Bangga sekali rasanya, aku bisa menghadiahkan sesuatu yang spesial untuk keponakan cantikku itu.
“Tante, cerita tentang Putri Tayara sudah ada?” tanyanya menagih ceritaku yang tokohnya memakai namanya kepadaku.
“Sabar ya sayang, semoga segera dimuat. Nanti pasti akan Tante bacakan untuk Tayara” jawabku.
Ia mengangguk dan tersenyum senang.
Tuhan, setiap melihat keponakan cantikku itu, kerinduanku akan hadirnya belahan jiwaku semakin membuncah. Kapankah Engkau pertemukan aku dengannya, Tuhan? Izinkanlah aku merasakan jatuh cinta lagi.
Melihat keponakan cantikku itu, mulai memunculkan keyakinanku untuk tak lagi takut jatuh cinta.
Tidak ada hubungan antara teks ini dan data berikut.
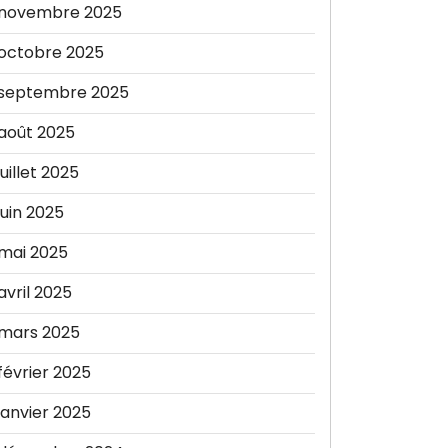
novembre 2025
octobre 2025
septembre 2025
août 2025
juillet 2025
juin 2025
mai 2025
avril 2025
mars 2025
février 2025
janvier 2025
Aku mulai berani berharap, segera kutemukan cinta sejatiku. Cinta yang tak lagi salah alamat. Cinta yang jatuh pada lelaki yang tepat, yang memang layak untuk aku cintai.
Akan kutunggu saat itu tiba. Sementara waktu menunggu kehadiran sang “belahan jiwa” dalam hidupku, biarlah kutebarkan cinta yang memenuhi hatiku ini untuk keponakan-keponakanku, Bapak Ibuku, adik-adikku, saudara-saudaraku serta teman-temanku.
Kuyakinkan dalam hati, saat itu pasti datang, saat-saat indah perjumpaanku dengan belahan jiwaku yang kini entah masih berada di mana.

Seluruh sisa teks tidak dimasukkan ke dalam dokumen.